##### Data shown
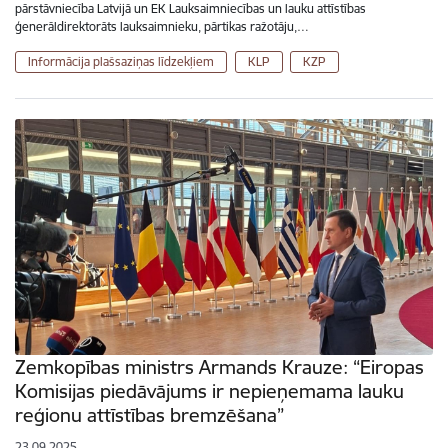
pārstāvniecība Latvijā un EK Lauksaimniecības un lauku attīstības
ģenerāldirektorāts lauksaimnieku, pārtikas ražotāju,…
Informācija plašsaziņas līdzekļiem
KLP
KZP
Zemkopības ministrs Armands Krauze: “Eiropas
Komisijas piedāvājums ir nepieņemama lauku
reģionu attīstības bremzēšana”
23.09.2025.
##########
■ Problem description ■
Give the listing again exactly, but omit each image.

■ Exercise result ■
pārstāvniecība Latvijā un EK Lauksaimniecības un lauku attīstības
ģenerāldirektorāts lauksaimnieku, pārtikas ražotāju,…
Informācija plašsaziņas līdzekļiem
KLP
KZP
Zemkopības ministrs Armands Krauze: “Eiropas
Komisijas piedāvājums ir nepieņemama lauku
reģionu attīstības bremzēšana”
23.09.2025.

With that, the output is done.